Required action: Copy the lines below that contain "each".

Record set:
━━━━

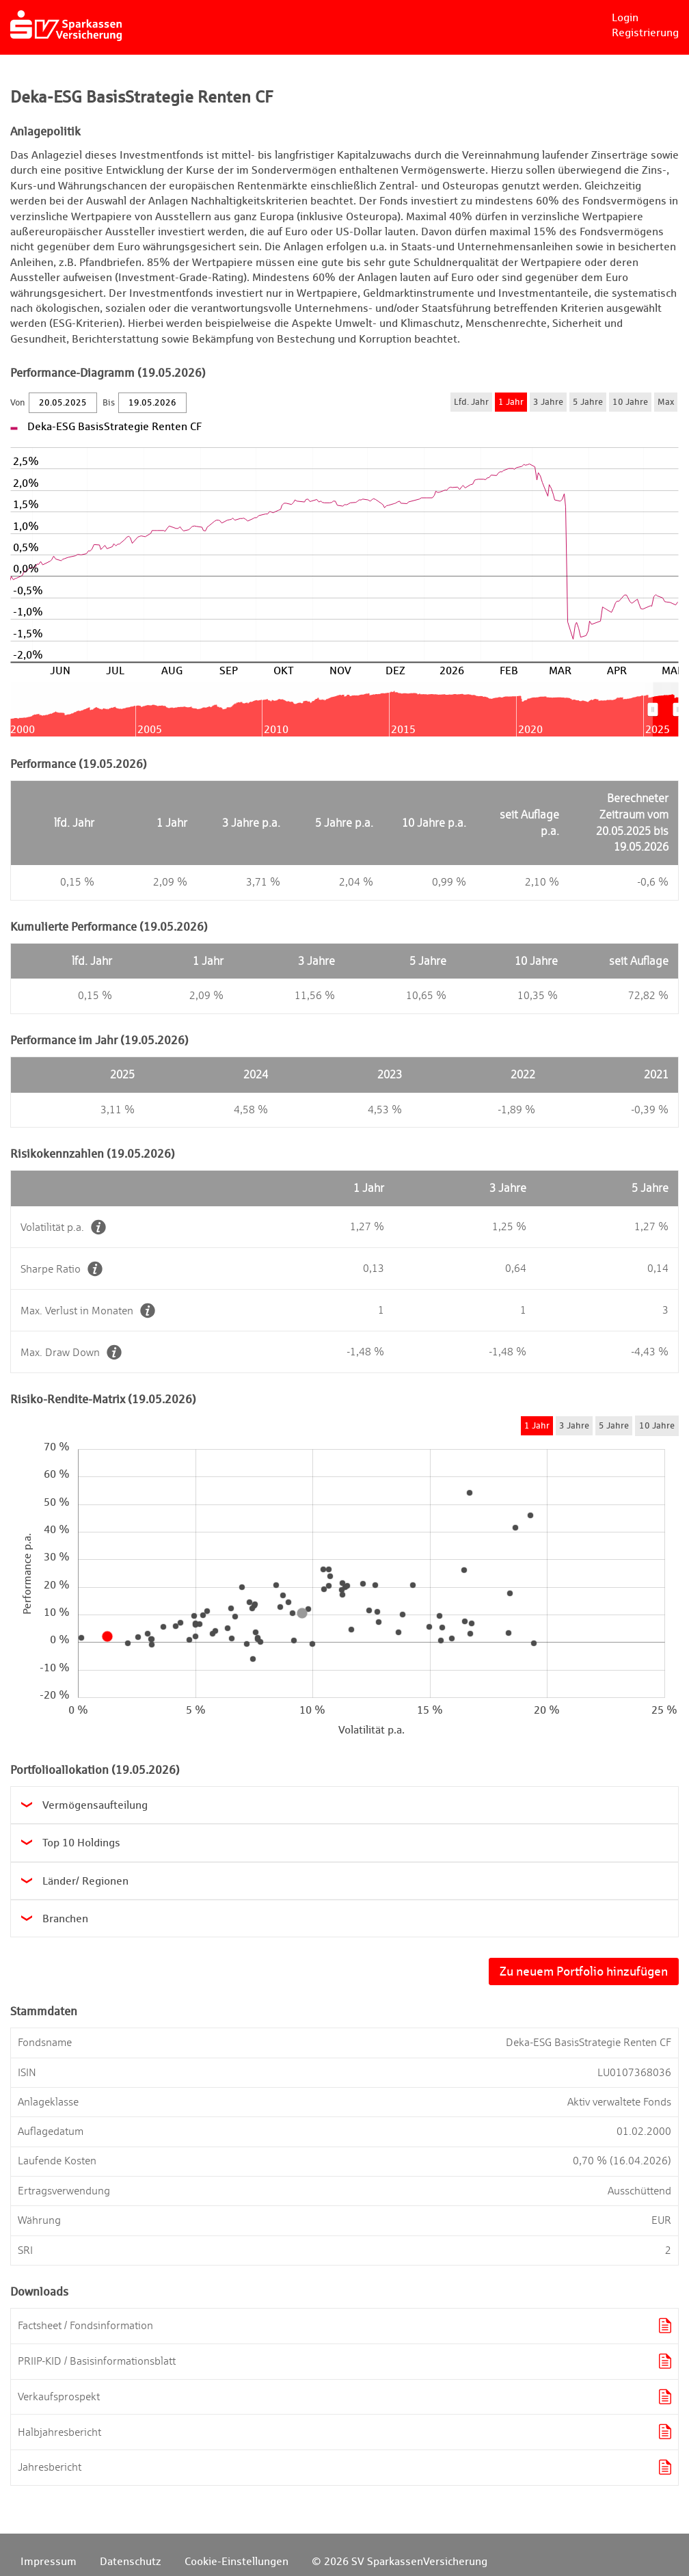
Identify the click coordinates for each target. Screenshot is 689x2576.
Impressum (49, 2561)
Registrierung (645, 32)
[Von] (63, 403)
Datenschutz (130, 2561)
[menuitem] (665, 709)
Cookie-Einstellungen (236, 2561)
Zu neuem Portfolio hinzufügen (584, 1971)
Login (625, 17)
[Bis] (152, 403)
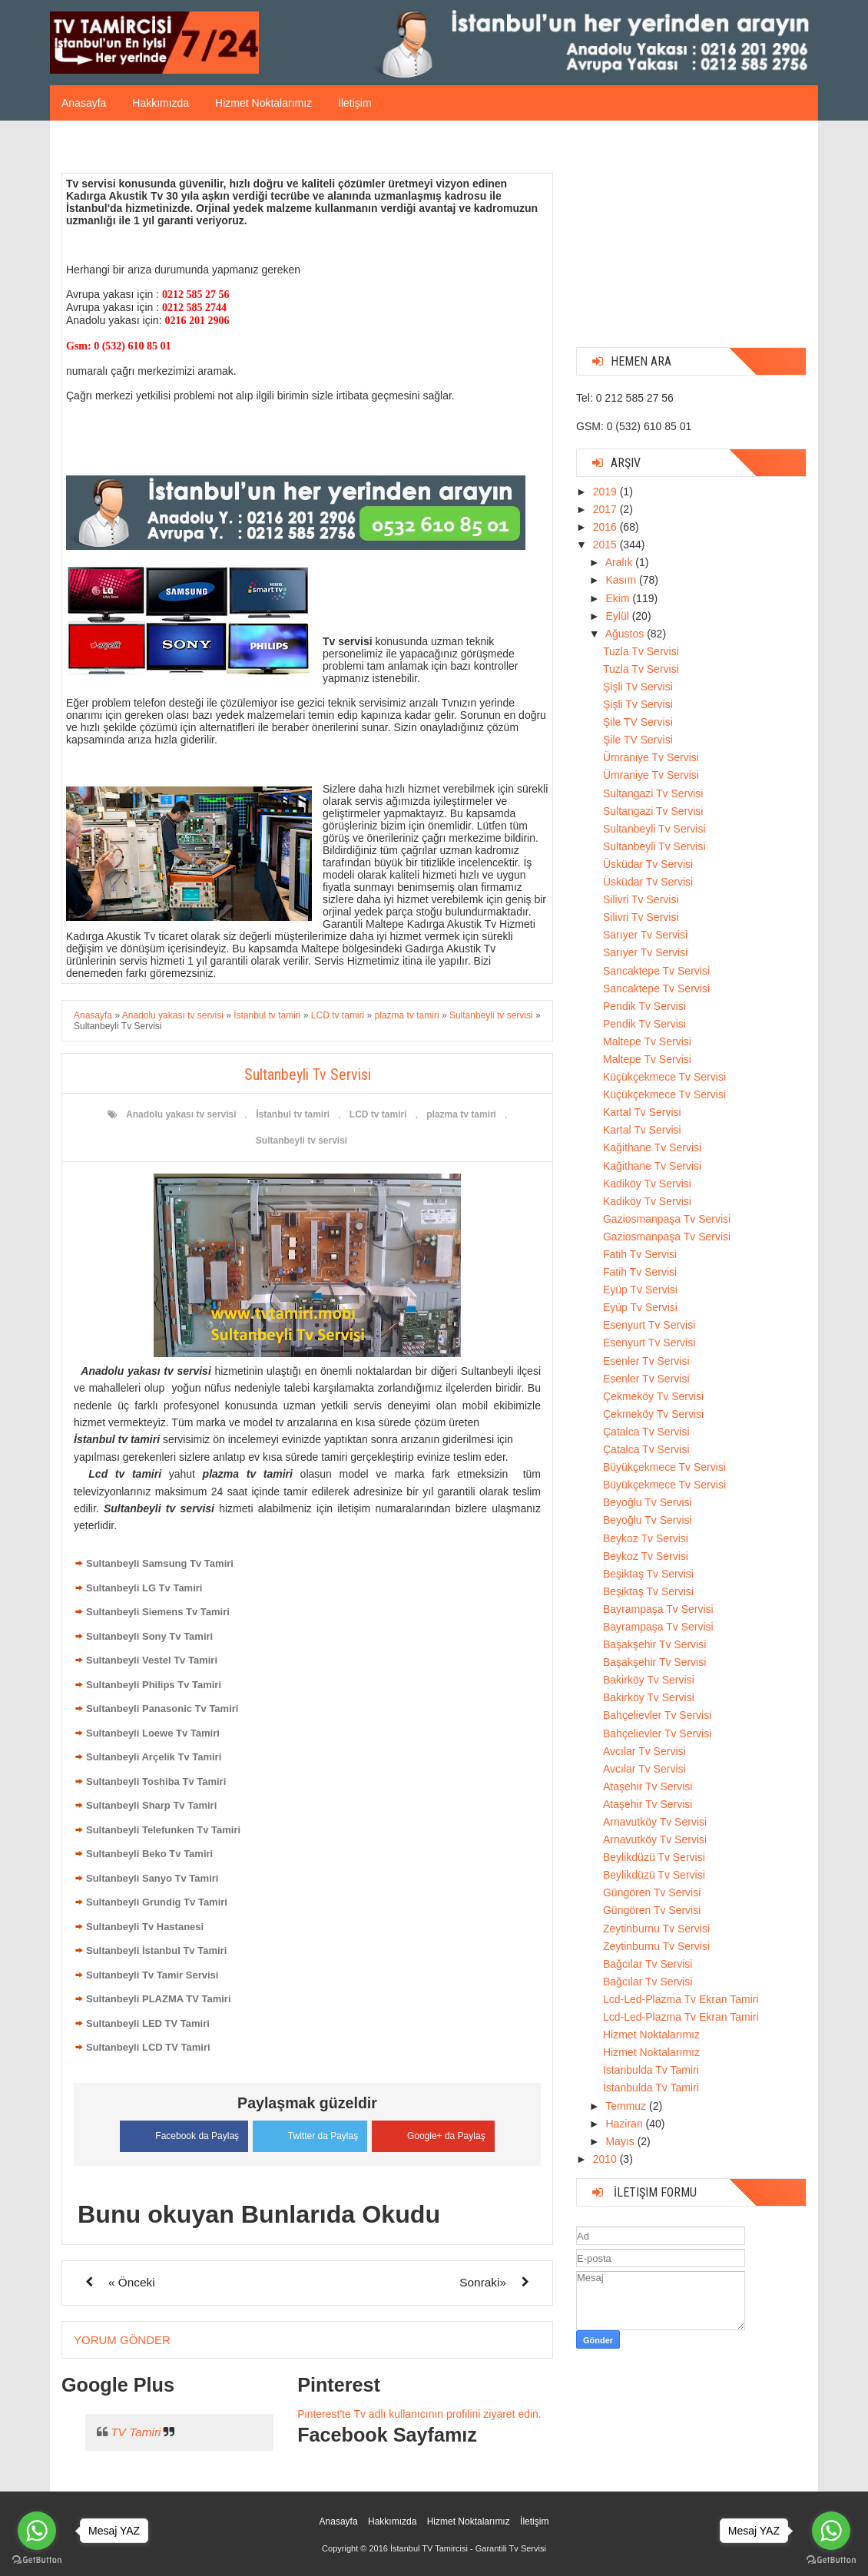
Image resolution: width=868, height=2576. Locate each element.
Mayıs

━━━━

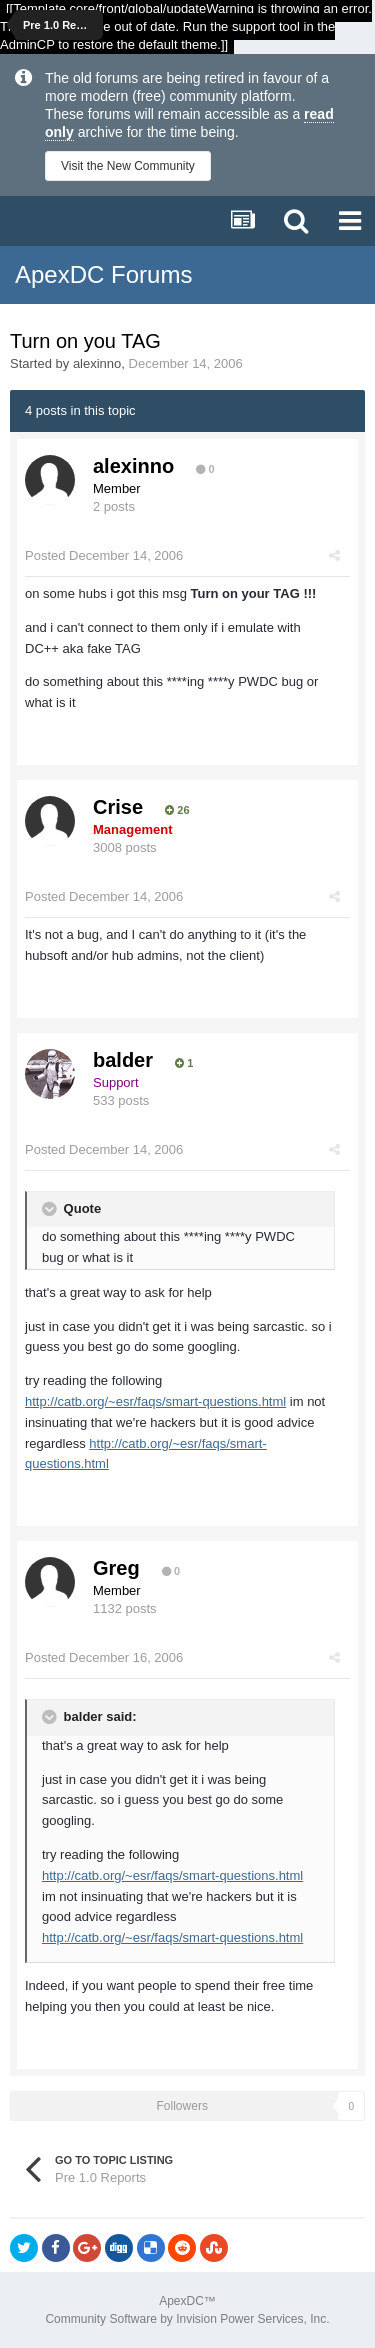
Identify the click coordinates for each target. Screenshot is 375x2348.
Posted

━━━━

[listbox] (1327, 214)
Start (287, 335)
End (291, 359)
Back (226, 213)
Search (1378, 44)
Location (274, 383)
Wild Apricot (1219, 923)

━━━━

Answer to the exercise:
Identify the click coordinates for each target. Screenshot is 689x2576.
Image resolution: width=868, height=2576. Locate each element.
Identify the click coordinates for each target. Screenshot is 375x2348.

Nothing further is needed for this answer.